They’ll have to look within, though, to figure out a way to improve their defense.
The Knicks, who have tormented them in three lopsided wins this season, made six 3-point baskets in the first quarter – about what the Pistons yield in a typical game – and 14 for the night on their way to a 99-85 win. New York outscored the Pistons by 33 points from the 3-point line.
“We allowed offensive frustration to really impact our defensive focus, effort and intensity,” Lawrence Frank said. “You dig a hell of a ditch.”
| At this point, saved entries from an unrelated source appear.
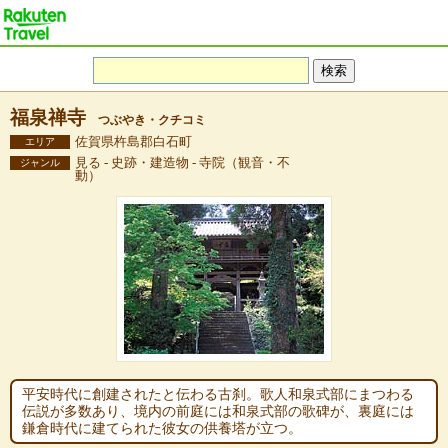
福泉禅寺
つぶやき・クチコミ
佐賀県杵島郡白石町
エリア
見る - 史跡・建造物 - 寺院（観音・不
ジャンル
動）
平安時代に創建されたと伝わる古刹。歌人和泉式部にまつわる
伝説が多数あり、境内の前庭には和泉式部の歌碑が、裏庭には
鎌倉時代に建てられた彼女の供養塔が立つ。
Calderon, consistently one of the NBA’s leading assist men over his eight years, didn’t pick up his first helper until 4:50 left in the third quarter and finished with three, well under his average of 7.4. But during a first half when he led the Pistons with 10 points and missed only two of seven shots, he didn’t get many chances for assists – the rest of the team shot just 10 of 39. And the starters other than Calderon were 2 of 14.
Calderon had observed intently the past two games from his perch one row behind the team’s coaching staff, taking notes as plays were executed. The coaching staff, Calderon and more than half the team arrived at Madison Square Garden about three hours before tipoff in hopes of working with him on the court, but a communications breakdown limited their time to about 10 minutes because the Knicks took over the court for a walkthrough at 5 p.m.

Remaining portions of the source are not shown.